Liz Bigham: Charlie, to start off, could you talk about some of the business factors and other conditions that are causing an increase in high value disputes in the healthcare sector in the US?
Charles Griffin: One big factor has been economic pressures post-Covid. The cost of providing healthcare has been rising very quickly because many of the underlying inputs, including the cost of labor, have just gotten more expensive as a result of inflation. Meanwhile, healthcare providers like hospitals and physician groups have been struggling to generate enough revenue to recoup those rising costs and that's largely because the entities that pay for healthcare, which are ultimately the federal government and large insurance companies just haven't been reimbursing at high enough rates to keep up with the increases in costs. So that's leading to increasing tension between providers and payers and that can boil over into disputes about how much the providers are really entitled to be paid. Another factor behind some of the recent disputes is consolidation. When you have this basic tension between providers and payers, both sides are trying to increase their bargaining power. And one way to do that is just by getting larger. So now you have these very large hospital systems and provider groups negotiating against very large insurance companies, and the disputes are just very large.

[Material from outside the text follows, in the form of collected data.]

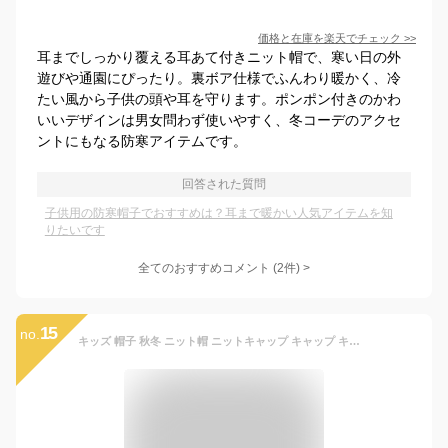
価格と在庫を
楽天
でチェック
>>
耳までしっかり覆える耳あて付きニット帽で、寒い日の外
遊びや通園にぴったり。裏ボア仕様でふんわり暖かく、冷
たい風から子供の頭や耳を守ります。ポンポン付きのかわ
いいデザインは男女問わず使いやすく、冬コーデのアクセ
ントにもなる防寒アイテムです。
回答された質問
子供用の防寒帽子でおすすめは？耳まで暖かい人気アイテムを知
りたいです
全てのおすすめコメント
(
2
件)
>
15
no.
キッズ 帽子 秋冬 ニット帽 ニットキャップ キャップ キッズ 帽子 女の子 男の子 子供帽子 冬用 防寒帽子 秋冬 ベビー 防寒 通学用 暖かい かわいい おしゃれ 男の子 女の子 ネックウォーマー一体型 キッズ 子供 幼児 防寒対策 冬 暖かい アウトドア 防寒 ベビー小物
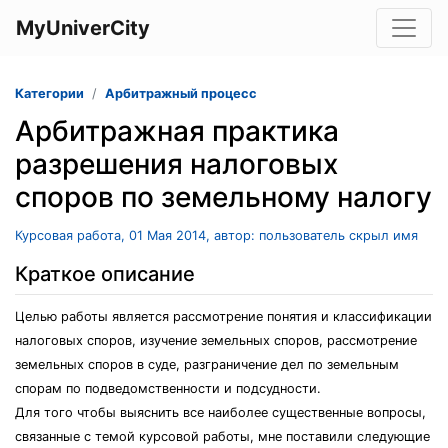
MyUniverCity
Категории
Арбитражный процесс
Арбитражная практика
разрешения налоговых
споров по земельному налогу
Курсовая работа, 01 Мая 2014, автор: пользователь скрыл имя
Краткое описание
Целью работы является рассмотрение понятия и классификации
налоговых споров, изучение земельных споров, рассмотрение
земельных споров в суде, разграничение дел по земельным
спорам по подведомственности и подсудности.
Для того чтобы выяснить все наиболее существенные вопросы,
связанные с темой курсовой работы, мне поставили следующие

And it can also create concerns about anti-competitive behavior in some instances that can give rise to antitrust claims.
LB: There are larger and more disputes happening in the healthcare sector. Can you talk about the types of disputes that you're seeing and also whether and how providers and insurers are changing their approach to how they handle their disputes?
CG: In terms of the types of disputes, just to go back to one thing I just mentioned one area is certainly antitrust claims. There are a number of antitrust claims involving alleged anti-competitive behavior by both insurers and providers. For example, on the insurer side, one example is there's a long running multi-district litigation involving alleged collusion among the members of the Blue Cross Blue Shield Association. Another more recent example is the litigation against a multi-plan for allegedly allowing insurers to fix out of network reimbursement rates using algorithms.
And then on the provider side there have been several cases alleging anti-competitive contracting practices by hospital systems such as the Sutter Health case in California. That was the subject of a recent ninth circuit decision. And then there's also just been an increasing focus on private equity backed roll-ups of provider groups.
And there's been a recent action by the FTC involving anesthesiologists in Texas and we expect more attention on those sort of issues as well. And then you also asked how providers and insurers are changing their approach to litigation. One of the big trends that we've seen is that these businesses are increasingly choosing to opt out of class actions. Antitrust cases in particular are typically class actions alleging harm to thousands of class members. But among those class members can be very large businesses. Research and experience show that those businesses can substantially improve their recoveries by opting out of the class and bringing their own claims. And that comes with the added benefit of being able to hire and direct your own counsel and have more control over settlement. So, we expect an increasing number of healthcare businesses to recognize the benefits of opting out.
LB: As you say more healthcare businesses are choosing to opt out, how are they using legal finance to help them manage the costs and risks associated with their litigations?
CG: One way is just by allowing organizations to pursue affirmative litigation without impacting their bottom line. In traditional fees and expenses financing, the finance provider pays the legal fees and costs of affirmative litigation for return that's paid if and only if the litigation is successful. And that just allows healthcare organizations with strong claims to pursue those claims while preserving liquidity. Which is obviously critical for many businesses these days, given some of the cost pressures that we talked about. Another valuable legal finance tool is monetization. And in a monetization, the finance provider can accelerate a portion of an expected entitlement from a pending claim, and that allows companies to unlock the value of those assets and bring money into the business without waiting for the underlying matter to resolve which could otherwise take years. So many healthcare businesses these days are looking for additional ways to bring cash into their business, and legal finance allows them to extract cash from their legal assets which is a creative and valuable solution for many businesses that have these sorts of claims and are looking for ways to get money out of them sooner rather than later.
LB: Finally, are there any other areas of emerging disputes that you're seeing in the healthcare sector?
CG: One other area in which we've seen a number of disputes relates to claims by providers that are being under-reimbursed by insurers or they're being reimbursed too slowly and conversely claims by insurers in some instances that providers are overbilling them for the services that they're rendering. And those disputes can arise in the context of providers who are in network with a given insurer and also providers who are out of network with the insurer. And the claims look slightly different, but at the end of the day, it just comes down to a dispute over how much the insurers should be paying providers and when those payments are due. And again, partly because of the trends I described earlier, those claims are getting larger, and we've seen a number of awards that have been won by both in-network and out of network providers against insurers and also claims very large claims being brought by insurers against providers. And we expect that trend to continue.